→ Try it:
Only these lines of the data below are wanted: the one with "مصر وأوكرانيا، مشيرة إلى أن ا", the one with "O presidente da", and any lines between them, each repeated exactly.

[Extracted data entries]
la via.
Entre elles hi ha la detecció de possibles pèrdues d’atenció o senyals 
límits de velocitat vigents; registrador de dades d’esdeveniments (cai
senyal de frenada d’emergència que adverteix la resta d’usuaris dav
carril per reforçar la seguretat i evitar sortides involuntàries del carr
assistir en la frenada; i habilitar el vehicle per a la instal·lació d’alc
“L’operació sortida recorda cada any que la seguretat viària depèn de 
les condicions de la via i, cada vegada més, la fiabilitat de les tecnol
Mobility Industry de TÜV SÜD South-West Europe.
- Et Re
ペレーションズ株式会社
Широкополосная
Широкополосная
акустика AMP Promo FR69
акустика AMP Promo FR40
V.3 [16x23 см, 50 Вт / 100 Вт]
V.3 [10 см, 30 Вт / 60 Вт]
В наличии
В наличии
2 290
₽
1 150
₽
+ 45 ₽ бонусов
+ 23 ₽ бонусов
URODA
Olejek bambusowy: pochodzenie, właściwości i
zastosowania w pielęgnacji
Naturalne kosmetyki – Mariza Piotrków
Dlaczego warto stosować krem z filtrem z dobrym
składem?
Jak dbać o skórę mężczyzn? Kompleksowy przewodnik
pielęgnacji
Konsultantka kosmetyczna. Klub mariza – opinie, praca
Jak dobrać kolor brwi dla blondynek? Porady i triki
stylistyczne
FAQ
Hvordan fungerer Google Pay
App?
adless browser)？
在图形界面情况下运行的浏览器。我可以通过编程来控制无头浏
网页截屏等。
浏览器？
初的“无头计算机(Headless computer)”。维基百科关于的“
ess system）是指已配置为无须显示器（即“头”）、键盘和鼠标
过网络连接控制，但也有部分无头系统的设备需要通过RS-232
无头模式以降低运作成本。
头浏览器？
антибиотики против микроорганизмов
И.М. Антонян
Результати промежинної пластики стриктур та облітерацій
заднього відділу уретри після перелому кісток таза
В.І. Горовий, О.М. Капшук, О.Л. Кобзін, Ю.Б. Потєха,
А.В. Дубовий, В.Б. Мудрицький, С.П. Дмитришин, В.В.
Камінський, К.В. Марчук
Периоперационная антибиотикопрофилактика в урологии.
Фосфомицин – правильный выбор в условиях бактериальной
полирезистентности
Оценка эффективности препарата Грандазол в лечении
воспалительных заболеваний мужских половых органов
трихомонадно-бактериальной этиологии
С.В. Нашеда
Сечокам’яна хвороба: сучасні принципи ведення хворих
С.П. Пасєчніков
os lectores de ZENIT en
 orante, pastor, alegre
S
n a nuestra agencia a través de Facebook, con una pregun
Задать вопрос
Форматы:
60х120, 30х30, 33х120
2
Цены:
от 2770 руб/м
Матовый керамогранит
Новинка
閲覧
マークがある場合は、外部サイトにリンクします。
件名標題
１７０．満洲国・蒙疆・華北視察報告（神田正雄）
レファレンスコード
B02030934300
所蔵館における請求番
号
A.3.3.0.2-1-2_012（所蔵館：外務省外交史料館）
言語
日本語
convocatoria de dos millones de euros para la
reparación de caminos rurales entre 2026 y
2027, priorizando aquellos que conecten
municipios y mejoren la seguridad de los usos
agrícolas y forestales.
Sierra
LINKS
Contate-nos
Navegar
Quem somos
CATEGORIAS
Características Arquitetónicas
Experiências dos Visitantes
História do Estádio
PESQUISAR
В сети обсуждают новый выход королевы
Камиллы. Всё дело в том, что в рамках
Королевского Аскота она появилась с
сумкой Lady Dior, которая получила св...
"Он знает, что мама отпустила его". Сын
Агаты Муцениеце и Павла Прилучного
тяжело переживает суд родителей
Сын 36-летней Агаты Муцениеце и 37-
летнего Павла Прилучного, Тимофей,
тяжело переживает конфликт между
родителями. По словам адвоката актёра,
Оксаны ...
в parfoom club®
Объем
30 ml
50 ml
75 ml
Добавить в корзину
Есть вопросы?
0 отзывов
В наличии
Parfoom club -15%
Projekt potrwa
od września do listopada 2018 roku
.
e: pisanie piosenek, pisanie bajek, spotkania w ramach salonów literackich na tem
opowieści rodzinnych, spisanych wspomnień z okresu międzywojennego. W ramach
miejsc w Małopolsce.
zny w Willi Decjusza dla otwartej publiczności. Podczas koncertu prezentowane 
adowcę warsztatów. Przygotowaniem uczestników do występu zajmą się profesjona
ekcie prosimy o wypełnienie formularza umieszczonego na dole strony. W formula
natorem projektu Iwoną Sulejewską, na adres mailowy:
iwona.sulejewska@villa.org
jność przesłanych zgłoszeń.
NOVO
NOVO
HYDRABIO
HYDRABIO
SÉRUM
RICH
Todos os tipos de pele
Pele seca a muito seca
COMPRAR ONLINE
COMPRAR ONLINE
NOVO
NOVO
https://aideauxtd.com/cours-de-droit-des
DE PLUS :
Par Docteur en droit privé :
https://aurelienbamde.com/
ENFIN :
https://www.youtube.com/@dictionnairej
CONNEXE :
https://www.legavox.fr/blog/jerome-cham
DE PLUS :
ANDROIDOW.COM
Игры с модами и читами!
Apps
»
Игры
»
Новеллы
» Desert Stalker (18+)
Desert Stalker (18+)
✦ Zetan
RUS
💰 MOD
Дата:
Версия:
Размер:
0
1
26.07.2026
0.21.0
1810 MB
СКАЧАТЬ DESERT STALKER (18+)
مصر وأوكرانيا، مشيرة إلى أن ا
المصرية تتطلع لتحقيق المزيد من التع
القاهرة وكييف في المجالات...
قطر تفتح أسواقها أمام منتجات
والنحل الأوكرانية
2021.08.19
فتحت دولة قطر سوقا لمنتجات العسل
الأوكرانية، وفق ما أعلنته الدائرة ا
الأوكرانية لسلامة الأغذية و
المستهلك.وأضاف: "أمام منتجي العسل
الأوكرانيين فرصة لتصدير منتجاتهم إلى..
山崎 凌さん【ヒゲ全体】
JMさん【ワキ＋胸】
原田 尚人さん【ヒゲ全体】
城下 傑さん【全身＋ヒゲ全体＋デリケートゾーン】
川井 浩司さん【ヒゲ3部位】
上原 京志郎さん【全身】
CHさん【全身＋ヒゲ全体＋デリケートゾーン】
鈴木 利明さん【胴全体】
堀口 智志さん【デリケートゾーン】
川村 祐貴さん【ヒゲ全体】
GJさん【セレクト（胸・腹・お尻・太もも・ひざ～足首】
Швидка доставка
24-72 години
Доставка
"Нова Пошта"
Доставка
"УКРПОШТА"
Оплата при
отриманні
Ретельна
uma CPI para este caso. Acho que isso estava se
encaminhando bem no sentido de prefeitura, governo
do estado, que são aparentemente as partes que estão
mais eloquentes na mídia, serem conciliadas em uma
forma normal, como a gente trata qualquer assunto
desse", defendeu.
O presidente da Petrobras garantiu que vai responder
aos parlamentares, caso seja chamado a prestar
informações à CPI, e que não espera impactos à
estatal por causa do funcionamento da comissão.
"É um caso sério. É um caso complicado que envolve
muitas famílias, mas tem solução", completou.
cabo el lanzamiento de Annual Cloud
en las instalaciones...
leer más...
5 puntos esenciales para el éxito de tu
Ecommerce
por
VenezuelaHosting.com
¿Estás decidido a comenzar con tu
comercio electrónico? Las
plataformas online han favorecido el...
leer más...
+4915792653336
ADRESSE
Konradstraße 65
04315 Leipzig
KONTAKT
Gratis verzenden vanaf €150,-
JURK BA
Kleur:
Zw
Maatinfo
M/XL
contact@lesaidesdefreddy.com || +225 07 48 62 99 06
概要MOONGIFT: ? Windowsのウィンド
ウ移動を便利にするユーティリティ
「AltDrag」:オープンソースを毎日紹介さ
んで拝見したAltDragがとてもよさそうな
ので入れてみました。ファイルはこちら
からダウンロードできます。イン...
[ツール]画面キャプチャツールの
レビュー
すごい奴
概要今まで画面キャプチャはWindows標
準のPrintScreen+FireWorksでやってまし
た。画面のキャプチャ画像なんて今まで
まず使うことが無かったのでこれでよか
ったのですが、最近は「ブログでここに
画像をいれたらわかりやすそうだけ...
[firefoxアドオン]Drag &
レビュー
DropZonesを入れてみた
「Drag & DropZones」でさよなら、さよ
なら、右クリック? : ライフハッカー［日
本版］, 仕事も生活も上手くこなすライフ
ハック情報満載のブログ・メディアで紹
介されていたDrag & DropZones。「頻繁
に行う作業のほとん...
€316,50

→ Final answer:
مصر وأوكرانيا، مشيرة إلى أن ا
المصرية تتطلع لتحقيق المزيد من التع
القاهرة وكييف في المجالات...
قطر تفتح أسواقها أمام منتجات
والنحل الأوكرانية
2021.08.19
فتحت دولة قطر سوقا لمنتجات العسل
الأوكرانية، وفق ما أعلنته الدائرة ا
الأوكرانية لسلامة الأغذية و
المستهلك.وأضاف: "أمام منتجي العسل
الأوكرانيين فرصة لتصدير منتجاتهم إلى..
山崎 凌さん【ヒゲ全体】
JMさん【ワキ＋胸】
原田 尚人さん【ヒゲ全体】
城下 傑さん【全身＋ヒゲ全体＋デリケートゾーン】
川井 浩司さん【ヒゲ3部位】
上原 京志郎さん【全身】
CHさん【全身＋ヒゲ全体＋デリケートゾーン】
鈴木 利明さん【胴全体】
堀口 智志さん【デリケートゾーン】
川村 祐貴さん【ヒゲ全体】
GJさん【セレクト（胸・腹・お尻・太もも・ひざ～足首】
Швидка доставка
24-72 години
Доставка
"Нова Пошта"
Доставка
"УКРПОШТА"
Оплата при
отриманні
Ретельна
uma CPI para este caso. Acho que isso estava se
encaminhando bem no sentido de prefeitura, governo
do estado, que são aparentemente as partes que estão
mais eloquentes na mídia, serem conciliadas em uma
forma normal, como a gente trata qualquer assunto
desse", defendeu.
O presidente da Petrobras garantiu que vai responder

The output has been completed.